In early 2009, the US-backed Ethiopian invasion of Somalia brought the “war on terror” to Africa. The proxy war was partly in response to the waning political and economic influence of the US across the continent, as rivals such as China sank deeper roots and secured more oil and gas contracts.

Arab Spring

In North Africa and the Arab Middle East, opposition to the war has helped nurture nascent democracy movements that dramatically burst onto the scene in December 2010. Their high point has been the toppling of key US allies, Tunisian President Zine El Abidine Ben Ali and Egyptian President Hosni Mubarak. Since then, a wave of revolt has spread through Libya, Bahrain, Syria and Yemen, with movements on the rise almost everywhere else. Even Saudi Arabia, a staunch US ally, has felt the shockwaves of regional revolutions.

By no means are the movements sweeping the region the direct result of the “war on terror.” Their roots can be traced to the Second Intifada in Palestine in 2000, which laid the foundation on which much of the resistance movements have grown. They also owe their success to the internal opposition movements that persevered through years of repression under brutal dictators. In particular, they were boosted by a period of global anti-war solidarity that reached its zenith in February and March 2003, when literally millions marched to stop the Iraq War.

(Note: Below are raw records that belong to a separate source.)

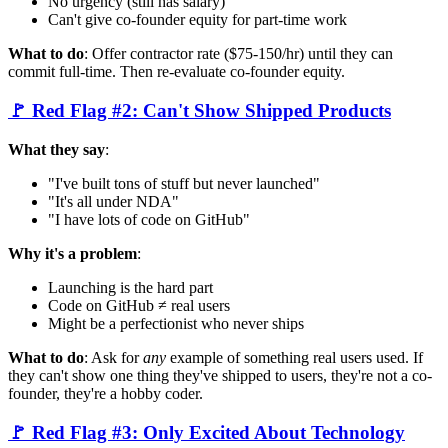
No urgency (still has salary)
Can't give co-founder equity for part-time work
What to do
: Offer contractor rate ($75-150/hr) until they can
commit full-time. Then re-evaluate co-founder equity.
🚩 Red Flag #2: Can't Show Shipped Products
What they say
:
"I've built tons of stuff but never launched"
"It's all under NDA"
"I have lots of code on GitHub"
Why it's a problem
:
Launching is the hard part
Code on GitHub ≠ real users
Might be a perfectionist who never ships
What to do
: Ask for
any
example of something real users used. If
they can't show one thing they've shipped to users, they're not a co-
founder, they're a hobby coder.
🚩 Red Flag #3: Only Excited About Technology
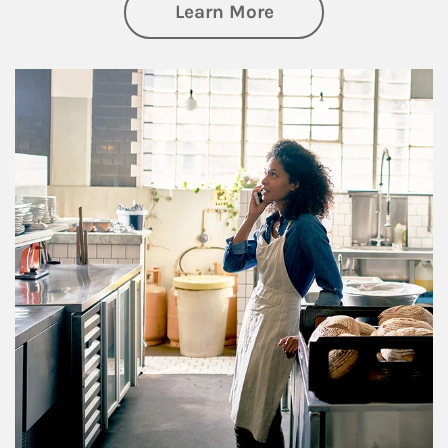
about Business Pl
Learn More
Article Image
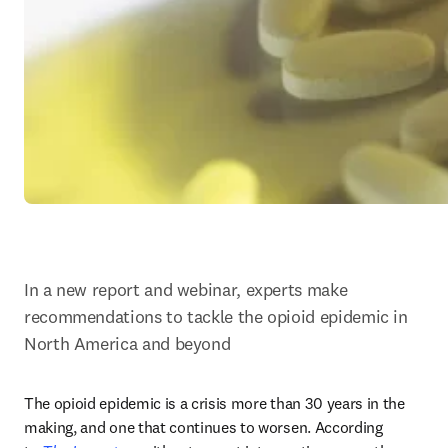
In a new report and webinar, experts make 
recommendations to tackle the opioid epidemic in 
North America and beyond
The opioid epidemic is a crisis more than 30 years in the 
making, and one that continues to worsen. According 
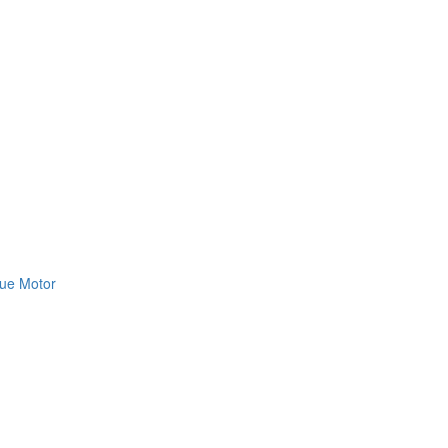
ue Motor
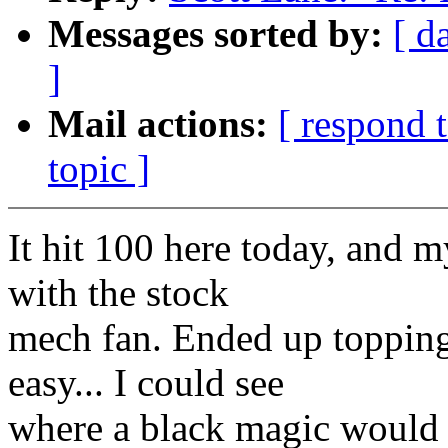
Messages sorted by:
[ d
]
Mail actions:
[ respond 
topic ]
It hit 100 here today, and m
with the stock
mech fan. Ended up topping 
easy... I could see
where a black magic would fa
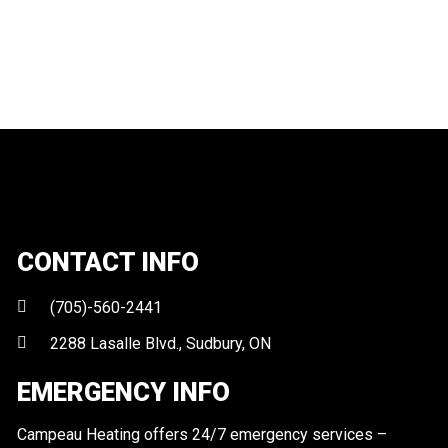
CONTACT INFO
(705)-560-2441
2288 Lasalle Blvd., Sudbury, ON
EMERGENCY INFO
Campeau Heating offers 24/7 emergency services –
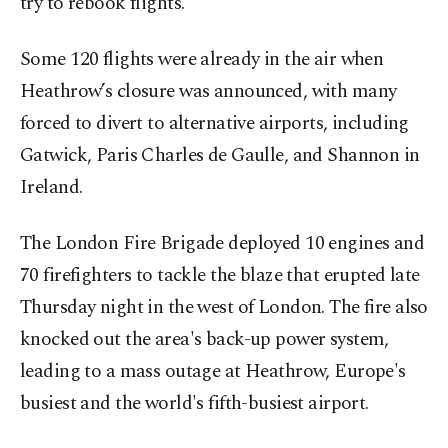
try to rebook flights.
Some 120 flights were already in the air when
Heathrow’s closure was announced, with many
forced to divert to alternative airports, including
Gatwick, Paris Charles de Gaulle, and Shannon in
Ireland.
The London Fire Brigade deployed 10 engines and
70 firefighters to tackle the blaze that erupted late
Thursday night in the west of London. The fire also
knocked out the area's back-up power system,
leading to a mass outage at Heathrow, Europe's
busiest and the world's fifth-busiest airport.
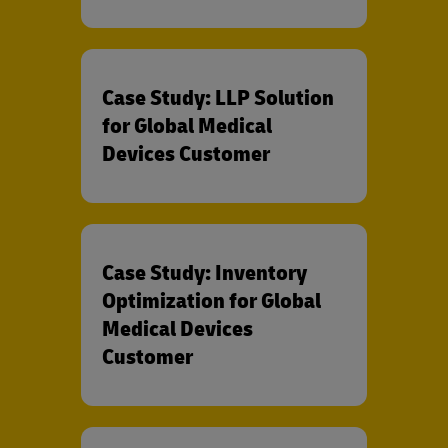
Case Study: LLP Solution
for Global Medical
Devices Customer
Case Study: Inventory
Optimization for Global
Medical Devices
Customer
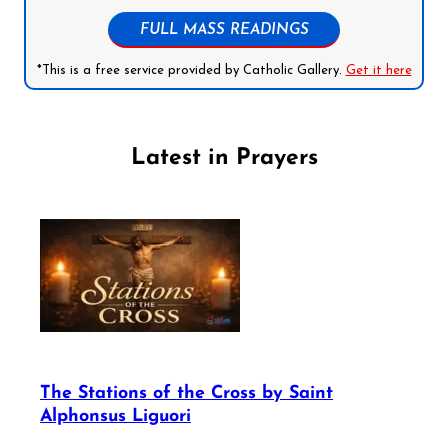
FULL MASS READINGS
*This is a free service provided by Catholic Gallery.
Get it here
Latest in Prayers
The Stations of the Cross by Saint
Alphonsus Liguori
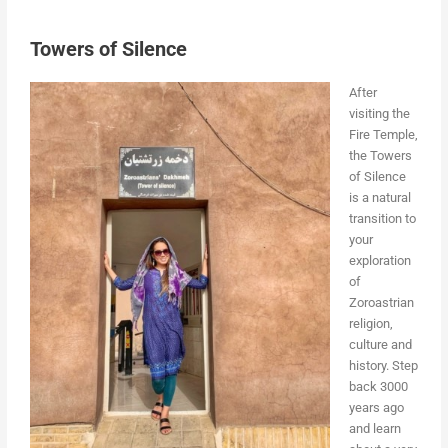
Towers of Silence
After
visiting the
Fire Temple,
the Towers
of Silence
is a natural
transition to
your
exploration
of
Zoroastrian
religion,
culture and
history. Step
back 3000
years ago
and learn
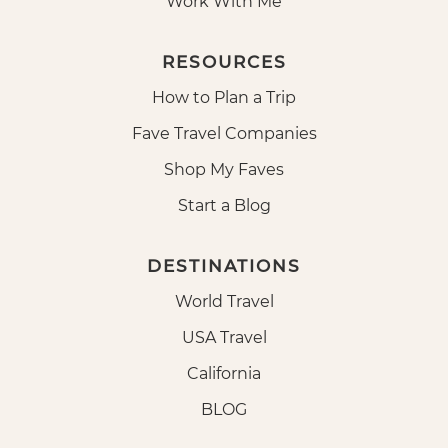
Work With Me
RESOURCES
How to Plan a Trip
Fave Travel Companies
Shop My Faves
Start a Blog
DESTINATIONS
World Travel
USA Travel
California
BLOG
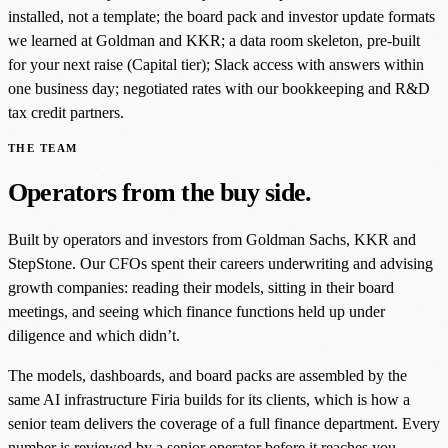
installed, not a template; the board pack and investor update formats
we learned at Goldman and KKR; a data room skeleton, pre-built
for your next raise (Capital tier); Slack access with answers within
one business day; negotiated rates with our bookkeeping and R&D
tax credit partners.
THE TEAM
Operators from the buy side.
Built by operators and investors from Goldman Sachs, KKR and
StepStone. Our CFOs spent their careers underwriting and advising
growth companies: reading their models, sitting in their board
meetings, and seeing which finance functions held up under
diligence and which didn’t.
The models, dashboards, and board packs are assembled by the
same AI infrastructure Firia builds for its clients, which is how a
senior team delivers the coverage of a full finance department. Every
number is reviewed by a senior operator before it reaches you.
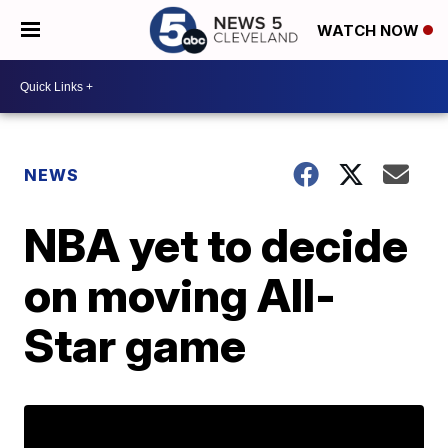
WATCH NOW
NEWS
NBA yet to decide
on moving All-
Star game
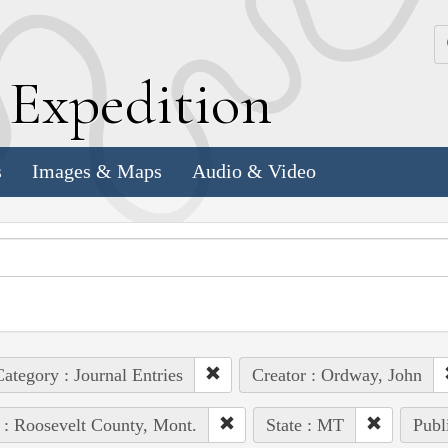
k
E
xpedition
s
Images & Maps
Audio & Video
ategory : Journal Entries
Creator : Ordway, John
 : Roosevelt County, Mont.
State : MT
Publ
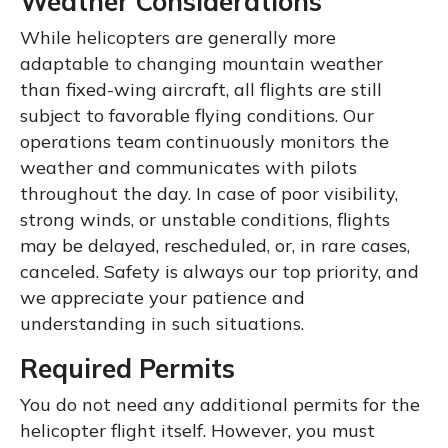
Weather Considerations
While helicopters are generally more
adaptable to changing mountain weather
than fixed-wing aircraft, all flights are still
subject to favorable flying conditions. Our
operations team continuously monitors the
weather and communicates with pilots
throughout the day. In case of poor visibility,
strong winds, or unstable conditions, flights
may be delayed, rescheduled, or, in rare cases,
canceled. Safety is always our top priority, and
we appreciate your patience and
understanding in such situations.
Required Permits
You do not need any additional permits for the
helicopter flight itself. However, you must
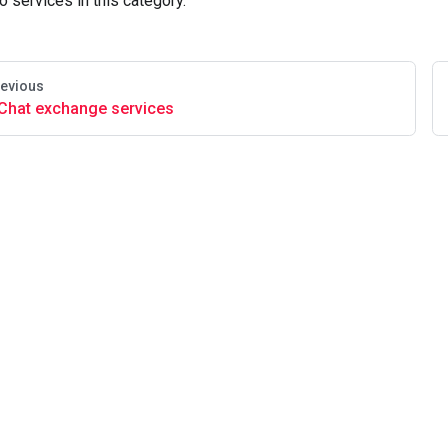
o services in this category.
evious
Chat exchange services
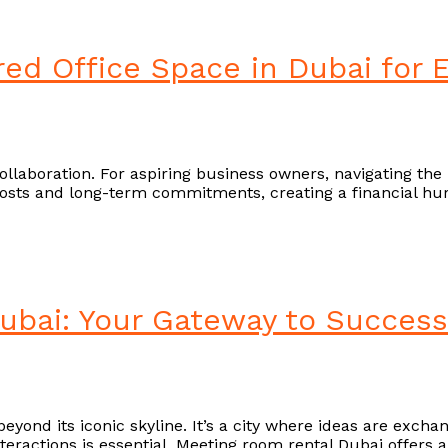
red Office Space in Dubai for
ollaboration. For aspiring business owners, navigating the 
costs and long-term commitments, creating a financial hur
bai: Your Gateway to Success
eyond its iconic skyline. It’s a city where ideas are excha
interactions is essential. Meeting room rental Dubai offer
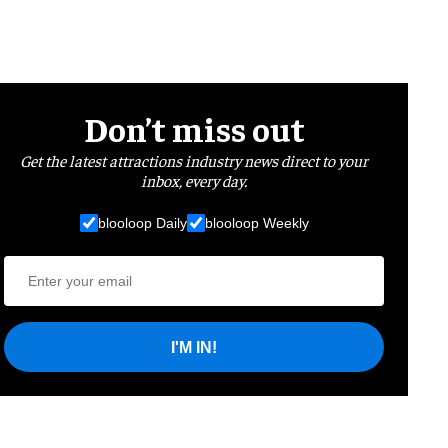
Don’t miss out
Get the latest attractions industry news direct to your
inbox, every day.
blooloop Daily
blooloop Weekly
I'M IN!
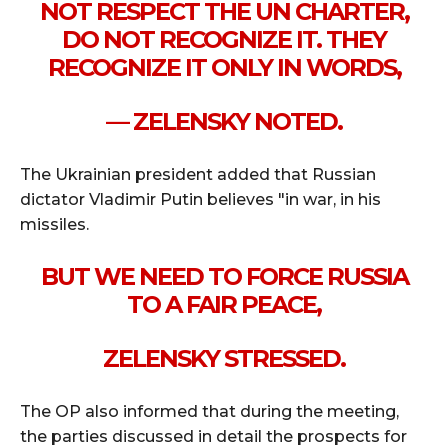
NOT RESPECT THE UN CHARTER,
DO NOT RECOGNIZE IT. THEY
RECOGNIZE IT ONLY IN WORDS,
— ZELENSKY NOTED.
The Ukrainian president added that Russian
dictator Vladimir Putin believes "in war, in his
missiles.
BUT WE NEED TO FORCE RUSSIA
TO A FAIR PEACE,
ZELENSKY STRESSED.
The OP also informed that during the meeting,
the parties discussed in detail the prospects for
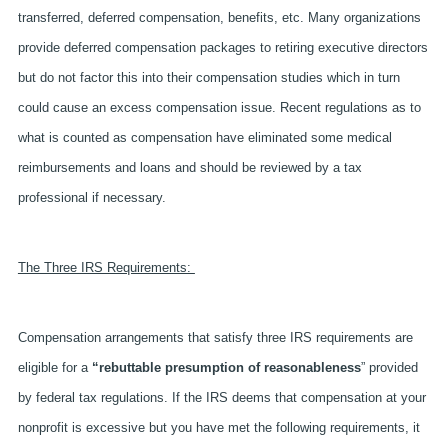
transferred, deferred compensation, benefits, etc. Many organizations
provide deferred compensation packages to retiring executive directors
but do not factor this into their compensation studies which in turn
could cause an excess compensation issue. Recent regulations as to
what is counted as compensation have eliminated some medical
reimbursements and loans and should be reviewed by a tax
professional if necessary.
The Three IRS Requirements:
Compensation arrangements that satisfy three IRS requirements are
eligible for a
“rebuttable presumption of reasonableness
” provided
by federal tax regulations. If the IRS deems that compensation at your
nonprofit is excessive but you have met the following requirements, it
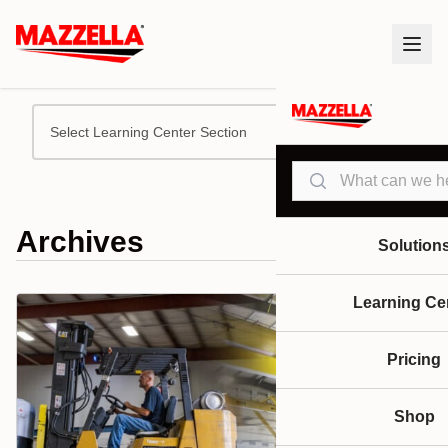
Select Learning Center Section
Search
Archives
Solution
Learning Ce
Pricing
Shop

The combination of indigenous resistance movements in the Arab world and international solidarity has helped improve the terrain on which the Arab Spring emerged over the last year. Although the Arab Spring is far from over, and although it continues to face serious setbacks—not the least of which has been NATO’s intervention in Libya—it nevertheless represents a stunning reversal for US imperialism in the region, especially in light of the US’s ambitious war plans in 2001 and 2002.

Economic crisis

In the midst of the “war on terror,” the US has had to face an additional, unexpected setback: the global economic crisis of 2008, which looks poised to throw the world into another global recession. The crisis has created three serious problems for US imperialism. First, it has made the cost of the war even more expensive in a weakened US economy. Nobel Prize-winning economist Joseph Stiglitz estimates the cost could reach $3 trillion (http://thetim.es/pWiXJx). After a decade at war with no real gains, the US will soon be unable to afford a war on the scale of the last ten years.

Second, the crisis has generated widespread anger and discontent in the US and elsewhere, which appears to be growing: witness the strike waves in Europe and the Occupy Wall Street movement in the US.

Third, and most importantly, the crisis has sparked a deepening discussion about the nature of global capitalism—how it impoverishes billions while prosecuting endless wars—such that ordinary people are now increasingly open to alternatives to the global economic system. The war that was meant to ensure US global dominance in the 21st century appears to have fuelled a reaction that could lead to its undoing.

Herein lies the hope of the Arab Spring, and its potential to spread all over the world. If there is a lesson from the last ten years of war, it is this: resistance matters.

Millions of people, from Afghanistan and Iraq to Palestine and Somalia, have refused to accept the agenda imposed by the “war on terror.” Their resistance has made possible the emergence of movements that are now considering more than just opposition to war and imperialism. They are taking the first steps to change the world around them, and on terms that put the interests of humanity before those of global capital.

We still have a very long way to go, but the entry onto the world stage of masses of ordinary people, taking their lives into their own hands, is a major development. After ten long years of war, there is now hope that we might be able to stop it.

As the resistance movements show, it will be up to ordinary people to do it. The slogan on the homemade placard of a single Wall Street protester seems to say it best:

“We’re the ones we’ve been waiting for.”